Des nouvelles du marché de la santé

En frappant de plein fouet la France au début de l’année, l’épidémie de Covid-19 avait révélé la catastrophique gestion des stocks sanitaires par les autorités. Il fallait ainsi retenir son souffle dans l’attente des masques et être témoin d’une pénurie de surblouses, ou même de médicaments. Se révélait ainsi au grand jour les résultats de la logique marchande qui gangrène depuis plusieurs années le service public de la santé. Sous les coups de l’austérité budgétaire, l’investissement dans la santé laissait place à une forte externalisation de la direction stratégique de l’hôpital public dont l’objectif était de réorganiser les services en fonction des économies à réaliser. Résultat, les lits qui nous manquent aujourd’hui sont ceux supprimés hier au nom de la gestion de l’efficacité… 

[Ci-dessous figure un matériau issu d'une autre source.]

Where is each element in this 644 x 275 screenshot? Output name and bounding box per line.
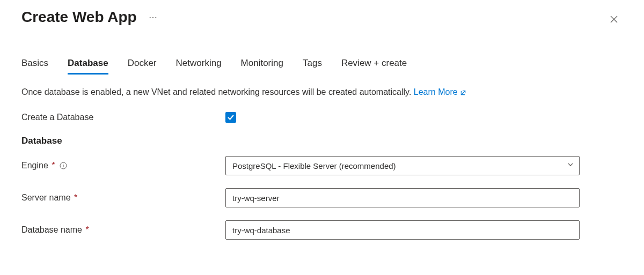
page-title: Create Web App: [21, 9, 137, 26]
server-name-label-text: Server name: [21, 193, 71, 202]
database-name-label: Database name *: [21, 225, 225, 235]
engine-label: Engine *: [21, 161, 225, 170]
tab-database[interactable]: Database: [68, 58, 108, 75]
learn-more-label: Learn More: [414, 87, 458, 97]
engine-label-text: Engine: [21, 161, 48, 170]
engine-select[interactable]: PostgreSQL - Flexible Server (recommende…: [225, 156, 580, 175]
intro-text-content: Once database is enabled, a new VNet and…: [21, 87, 414, 96]
page-header: Create Web App ⋯: [21, 9, 623, 26]
close-icon[interactable]: [605, 11, 623, 30]
required-indicator: *: [72, 193, 78, 202]
required-indicator: *: [83, 225, 89, 234]
more-icon[interactable]: ⋯: [145, 12, 161, 23]
create-database-checkbox[interactable]: [225, 112, 236, 123]
external-link-icon: [460, 89, 467, 96]
tab-monitoring[interactable]: Monitoring: [241, 58, 283, 75]
tab-review-create[interactable]: Review + create: [341, 58, 407, 75]
database-name-label-text: Database name: [21, 225, 82, 234]
server-name-input[interactable]: [225, 188, 580, 207]
server-name-label: Server name *: [21, 193, 225, 203]
required-indicator: *: [49, 161, 55, 170]
tab-tags[interactable]: Tags: [303, 58, 322, 75]
tab-docker[interactable]: Docker: [128, 58, 157, 75]
svg-point-5: [63, 163, 63, 164]
tab-basics[interactable]: Basics: [21, 58, 48, 75]
info-icon[interactable]: [60, 162, 67, 169]
create-database-label: Create a Database: [21, 113, 225, 122]
tab-networking[interactable]: Networking: [176, 58, 222, 75]
database-section-heading: Database: [21, 136, 623, 146]
learn-more-link[interactable]: Learn More: [414, 87, 467, 97]
tab-bar: Basics Database Docker Networking Monito…: [21, 58, 623, 75]
database-name-input[interactable]: [225, 220, 580, 240]
svg-line-2: [462, 91, 465, 94]
intro-text: Once database is enabled, a new VNet and…: [21, 87, 623, 97]
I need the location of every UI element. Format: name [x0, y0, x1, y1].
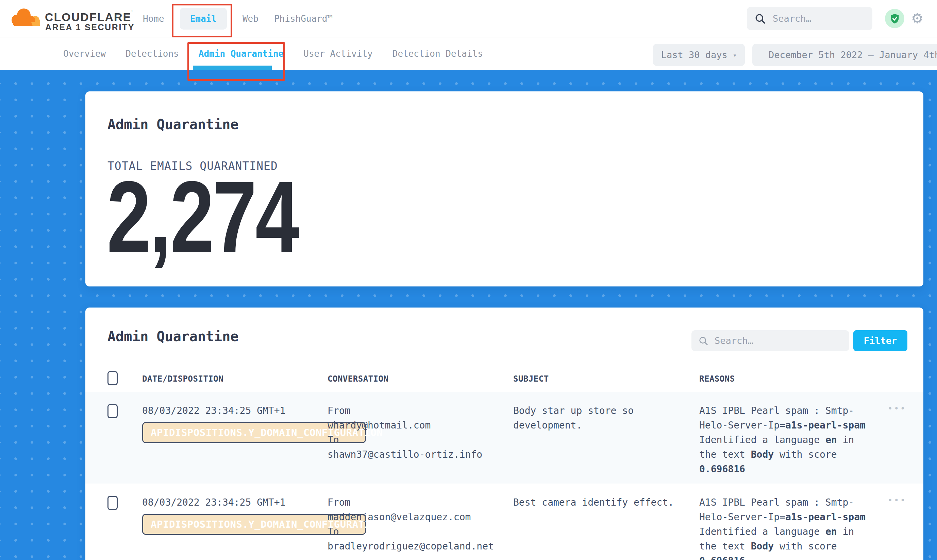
tab-admin-quarantine[interactable]: Admin Quarantine [199, 49, 284, 59]
tab-detections[interactable]: Detections [125, 49, 179, 59]
table-row[interactable]: 08/03/2022 23:34:25 GMT+1 APIDISPOSITION… [85, 483, 923, 560]
to-label: To [327, 524, 513, 539]
date-range-dropdown-label: Last 30 days [661, 49, 727, 60]
table-search-input[interactable] [714, 335, 841, 346]
quarantine-table-card: Admin Quarantine Filter DATE/DISPOSITION… [85, 308, 923, 560]
brand-wordmark: CLOUDFLARE’ [45, 9, 133, 24]
row-actions-menu-icon[interactable]: ••• [888, 404, 906, 414]
global-search[interactable] [747, 7, 872, 30]
metric-value: 2,274 [107, 166, 298, 268]
nav-item-home[interactable]: Home [143, 14, 164, 24]
conversation-cell: From maddenjason@velazquez.com To bradle… [327, 483, 513, 560]
row-checkbox[interactable] [108, 404, 118, 418]
cloudflare-logo-icon [9, 5, 43, 32]
table-header-row: DATE/DISPOSITION CONVERSATION SUBJECT RE… [85, 366, 923, 392]
from-address: maddenjason@velazquez.com [327, 510, 513, 524]
table-row[interactable]: 08/03/2022 23:34:25 GMT+1 APIDISPOSITION… [85, 392, 923, 483]
column-header-conversation: CONVERSATION [327, 374, 513, 384]
column-header-reasons: REASONS [699, 374, 888, 384]
date-range-text: December 5th 2022 — January 4th 2023 [769, 49, 937, 60]
search-icon [698, 336, 709, 346]
select-all-checkbox[interactable] [108, 371, 118, 385]
search-icon [754, 13, 766, 25]
to-address: shawn37@castillo-ortiz.info [327, 447, 513, 462]
to-address: bradleyrodriguez@copeland.net [327, 539, 513, 554]
reasons-text: A1S IPBL Pearl spam : Smtp-Helo-Server-I… [699, 495, 871, 560]
shield-check-icon [889, 13, 901, 25]
date-range-dropdown[interactable]: Last 30 days ▾ [653, 44, 745, 66]
global-search-input[interactable] [772, 13, 869, 24]
nav-item-web[interactable]: Web [242, 14, 258, 24]
table-card-title: Admin Quarantine [108, 329, 238, 344]
brand-subtitle: AREA 1 SECURITY [45, 22, 135, 32]
table-body: 08/03/2022 23:34:25 GMT+1 APIDISPOSITION… [85, 392, 923, 560]
row-actions-menu-icon[interactable]: ••• [888, 496, 906, 505]
primary-nav: Home Email Web PhishGuard™ [143, 0, 333, 37]
chevron-down-icon: ▾ [733, 51, 737, 59]
section-tabs: Overview Detections Admin Quarantine Use… [63, 37, 483, 70]
protection-status-button[interactable] [885, 9, 905, 28]
to-label: To [327, 432, 513, 447]
active-tab-indicator [193, 66, 272, 70]
date-range-value[interactable]: December 5th 2022 — January 4th 2023 [752, 44, 937, 66]
from-label: From [327, 495, 513, 510]
top-bar: CLOUDFLARE’ AREA 1 SECURITY Home Email W… [0, 0, 937, 37]
table-search[interactable] [692, 330, 849, 351]
row-date: 08/03/2022 23:34:25 GMT+1 [142, 495, 327, 510]
from-address: whardy@hotmail.com [327, 418, 513, 432]
row-checkbox[interactable] [108, 496, 118, 510]
email-section-nav: Overview Detections Admin Quarantine Use… [0, 37, 937, 70]
subject-text: Best camera identify effect. [513, 495, 690, 510]
from-label: From [327, 403, 513, 418]
nav-item-phishguard[interactable]: PhishGuard™ [274, 14, 333, 24]
tab-overview[interactable]: Overview [63, 49, 106, 59]
filter-button[interactable]: Filter [853, 330, 908, 351]
column-header-subject: SUBJECT [513, 374, 699, 384]
tab-user-activity[interactable]: User Activity [303, 49, 373, 59]
column-header-date: DATE/DISPOSITION [142, 374, 327, 384]
nav-item-email[interactable]: Email [180, 8, 227, 29]
subject-text: Body star up store so development. [513, 403, 690, 432]
summary-card-title: Admin Quarantine [108, 117, 238, 132]
summary-card: Admin Quarantine TOTAL EMAILS QUARANTINE… [85, 91, 923, 286]
main-content: Admin Quarantine TOTAL EMAILS QUARANTINE… [0, 70, 937, 560]
row-date: 08/03/2022 23:34:25 GMT+1 [142, 403, 327, 418]
tab-detection-details[interactable]: Detection Details [392, 49, 483, 59]
trademark-mark: ’ [131, 9, 133, 15]
settings-gear-icon[interactable]: ⚙ [912, 8, 922, 28]
conversation-cell: From whardy@hotmail.com To shawn37@casti… [327, 392, 513, 483]
reasons-text: A1S IPBL Pearl spam : Smtp-Helo-Server-I… [699, 403, 871, 476]
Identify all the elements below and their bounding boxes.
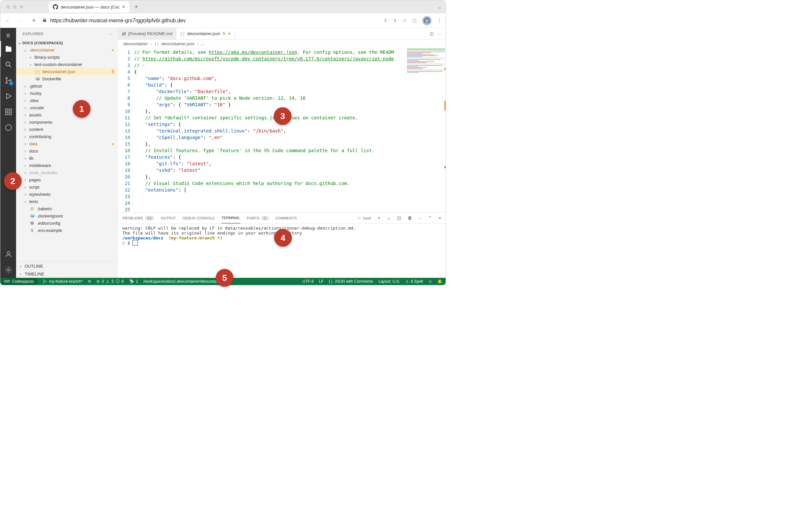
menu-icon[interactable]: ☰: [0, 30, 16, 41]
tree-item-stylesheets[interactable]: ›stylesheets: [16, 191, 117, 198]
split-terminal-icon[interactable]: ◫: [397, 215, 401, 221]
stop-reload-button[interactable]: ✕: [31, 18, 37, 23]
close-tab-icon[interactable]: ×: [122, 4, 125, 10]
minimap[interactable]: [406, 48, 446, 212]
timeline-section[interactable]: ›TIMELINE: [16, 270, 117, 278]
more-icon[interactable]: ···: [110, 32, 113, 36]
tree-item-components[interactable]: ›components: [16, 118, 117, 126]
back-button[interactable]: ←: [4, 18, 11, 23]
browser-tab[interactable]: devcontainer.json — docs [Coc ×: [49, 1, 129, 13]
tab-readme[interactable]: ▤ [Preview] README.md: [118, 28, 176, 39]
ports-indicator[interactable]: 📡 1: [129, 279, 138, 284]
github-icon[interactable]: [0, 120, 16, 135]
more-icon[interactable]: ⋮: [437, 18, 442, 23]
tree-item--babelrc[interactable]: B.babelrc: [16, 205, 117, 212]
problems-tab[interactable]: PROBLEMS 11: [122, 216, 154, 220]
notifications-icon[interactable]: 🔔: [437, 279, 442, 284]
codespaces-button[interactable]: ⟲⟳ Codespaces: [0, 278, 37, 285]
tree-item-contributing[interactable]: ›contributing: [16, 133, 117, 140]
maximize-panel-icon[interactable]: ⌃: [428, 215, 432, 221]
output-tab[interactable]: OUTPUT: [161, 216, 176, 220]
extensions-icon[interactable]: [0, 104, 16, 120]
tree-item--idea[interactable]: ›.idea: [16, 97, 117, 104]
chevron-icon: ›: [23, 127, 27, 132]
split-editor-icon[interactable]: ◫: [429, 31, 434, 36]
branch-indicator[interactable]: my-feature-branch*: [43, 279, 83, 284]
more-icon[interactable]: ···: [438, 31, 442, 36]
tree-item-assets[interactable]: ›assets: [16, 111, 117, 118]
tree-item--husky[interactable]: ›.husky: [16, 90, 117, 97]
tree-item-script[interactable]: ›script: [16, 183, 117, 191]
eol[interactable]: LF: [319, 279, 324, 284]
debug-console-tab[interactable]: DEBUG CONSOLE: [183, 216, 215, 220]
new-terminal-icon[interactable]: +: [378, 215, 380, 221]
tree-item-middleware[interactable]: ›middleware: [16, 162, 117, 169]
tree-item--github[interactable]: ›.github: [16, 82, 117, 90]
share-icon[interactable]: ⇧: [393, 18, 397, 23]
tree-item-lib[interactable]: ›lib: [16, 154, 117, 162]
close-panel-icon[interactable]: ×: [438, 215, 441, 221]
settings-gear-icon[interactable]: [0, 262, 16, 278]
chevron-icon: ›: [28, 62, 33, 67]
breadcrumb-file[interactable]: devcontainer.json: [161, 41, 194, 46]
bookmark-icon[interactable]: ☆: [403, 18, 407, 23]
search-icon[interactable]: [0, 57, 16, 73]
feedback-icon[interactable]: ☺: [428, 279, 432, 284]
chevron-down-icon[interactable]: ⌄: [387, 215, 390, 221]
chevron-down-icon[interactable]: ⌄: [438, 5, 442, 10]
tree-item-docs[interactable]: ›docs: [16, 147, 117, 154]
tree-item-node-modules[interactable]: ›node_modules: [16, 169, 117, 176]
tree-item--editorconfig[interactable]: ⚙.editorconfig: [16, 220, 117, 227]
accounts-icon[interactable]: [0, 246, 16, 262]
code-editor[interactable]: // For format details, see https://aka.m…: [134, 48, 406, 212]
close-icon[interactable]: ×: [228, 31, 231, 36]
tree-item-dockerfile[interactable]: 🐳Dockerfile: [16, 75, 117, 82]
trash-icon[interactable]: 🗑: [408, 215, 412, 221]
source-control-icon[interactable]: 1: [0, 73, 16, 88]
explorer-icon[interactable]: [0, 41, 16, 57]
chevron-icon: ›: [23, 134, 27, 139]
profile-avatar[interactable]: [422, 16, 431, 25]
spell-check[interactable]: ⚠ 6 Spell: [405, 279, 423, 284]
panel-icon[interactable]: ▢: [412, 18, 417, 23]
workspace-header[interactable]: ⌄ DOCS [CODESPACES]: [16, 39, 117, 46]
outline-section[interactable]: ›OUTLINE: [16, 262, 117, 270]
tree-item-pages[interactable]: ›pages: [16, 176, 117, 183]
tree-item-label: .editorconfig: [37, 221, 60, 226]
tree-item-label: Dockerfile: [42, 76, 61, 81]
tree-item--env-example[interactable]: $.env.example: [16, 227, 117, 234]
run-debug-icon[interactable]: [0, 88, 16, 104]
forward-button[interactable]: →: [17, 18, 24, 23]
download-icon[interactable]: ⇩: [384, 18, 387, 23]
terminal-tab[interactable]: TERMINAL: [221, 212, 240, 223]
svg-point-12: [43, 280, 44, 281]
ports-tab[interactable]: PORTS 1: [247, 216, 269, 220]
tree-item-tests[interactable]: ›tests: [16, 198, 117, 205]
breadcrumbs[interactable]: .devcontainer › { } devcontainer.json › …: [118, 40, 446, 48]
tree-item--devcontainer[interactable]: ⌄.devcontainer●: [16, 46, 117, 54]
tree-item-test-custom-devcontainer[interactable]: ›test-custom-devcontainer: [16, 61, 117, 68]
sync-icon[interactable]: ⟳: [88, 279, 91, 284]
breadcrumb-folder[interactable]: .devcontainer: [122, 41, 148, 46]
comments-tab[interactable]: COMMENTS: [275, 216, 297, 220]
tree-item-library-scripts[interactable]: ›library-scripts: [16, 54, 117, 61]
tree-item--dockerignore[interactable]: 🐳.dockerignore: [16, 212, 117, 220]
problems-indicator[interactable]: ⊘ 0 ⚠ 5 ⓘ 6: [96, 279, 123, 284]
tree-item-label: .devcontainer: [29, 48, 55, 53]
tree-item-data[interactable]: ›data●: [16, 140, 117, 147]
tab-devcontainer[interactable]: { } devcontainer.json 5 ×: [176, 28, 234, 39]
shell-picker[interactable]: ▷ bash: [359, 216, 371, 220]
more-icon[interactable]: ···: [418, 215, 422, 221]
new-tab-button[interactable]: +: [132, 2, 141, 12]
ports-count: 1: [261, 216, 269, 220]
tree-item-devcontainer-json[interactable]: { }devcontainer.json5: [16, 68, 117, 75]
minimize-dot[interactable]: [13, 5, 17, 9]
tree-item-content[interactable]: ›content: [16, 126, 117, 133]
maximize-dot[interactable]: [19, 5, 23, 9]
close-dot[interactable]: [6, 5, 10, 9]
encoding[interactable]: UTF-8: [303, 279, 314, 284]
tree-item--vscode[interactable]: ›.vscode: [16, 104, 117, 111]
url-text[interactable]: https://hubwriter-musical-meme-grx7rggrj…: [50, 18, 186, 24]
language-mode[interactable]: { } JSON with Comments: [329, 279, 373, 284]
keyboard-layout[interactable]: Layout: U.S.: [379, 279, 400, 284]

Confier la santé au secteur privé n’est par ailleurs pas une alternative enviable comme nous le rappelle cruellement cette semaine l’UFC-Que Choisir. Dans une nouvelle étude, l’association de droits des consommateurs fait état du comportement criminel des laboratoires pharmaceutiques. Bien contents de gonfler leurs chiffres d’affaires par le biais des milliards d’euros qu’ils reçoivent de la Sécurité sociale, ces derniers n’hésitent pas à cesser de produire les médicaments qui ne conviennent pas à leurs objectifs de profit. Ainsi, selon l’Agence nationale de sécurité du médicament, en quatre ans, les pénuries de certains médicaments ont été multiplié par six, amenant à 2400 le nombre de médicaments plus disponibles à l’achat. Ces ruptures organisées concernent les “médicaments dits d’intérêt thérapeutique majeur”. Autrement dit, quand vous êtes malade, vous feriez mieux de choisir la bonne maladie. 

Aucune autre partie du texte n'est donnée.